FFTrees: Create Fast and Frugal Trees (FFTrees)

Description

Create Fast and Frugal Trees (FFTrees)

Usage

FFTrees(formula = NULL, data = NULL, data.test = NULL, train.p = 1, rank.method = "m", repeat.cues = TRUE, hr.weight = 0.5, verbose = F, max.levels = 4, do.cart = T, do.lr = T, object = NULL)

Arguments

formula
A formula
data
A model training dataset. An m x n dataframe containing n cue values for each of the m exemplars.
data.test
(Optional) A model testing dataset (same format as data.train)
train.p
A number between 0 and 1 indicating what percentage of the data to use for training. This only applies when data.test is not specified by the user.
rank.method
A string indicating how to rank cues during tree construction. "m" (for marginal) means that cues will only be ranked once with the entire training dataset. "c" (conditional) means that cues will be ranked after each level in the tree with the remaining unclassified training exemplars. This also means that the same cue can be used multiple times in the trees. However, the "c" method will take longer and may be prone to overfitting.
repeat.cues
A logical value indicating whether or not to allow repeated cues in the tree. Only relevant when rank.method = 'c'.
hr.weight
A number between 0 and 1 indicating how much weight to give to maximizing hits versus minimizing false alarms.
verbose
A logical value indicating whether or not to print progress reports.

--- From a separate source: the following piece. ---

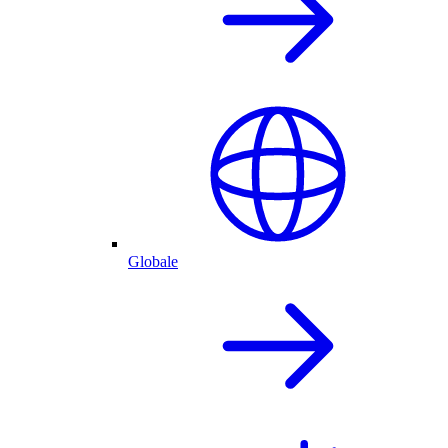
Globale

Can be helpful for diagnosis when the function is running slowly...
max.levels
A number indicating the maximum number of levels considered for the tree.
do.cart, do.lr
logical values indicating whether or not to evaluate logistic regression and/or CART on the data for comparison.
object
An optional existing FFTrees object (do not specify by hand)

Value

A list of length 3. The first element "tree.acc" is a dataframe containing the final statistics of all trees. The second element "cue.accuracies" shows the accuracies of all cues. The third element "tree.class.ls" is a list with n.trees elements, where each element shows the final decisions for each tree for each exemplar.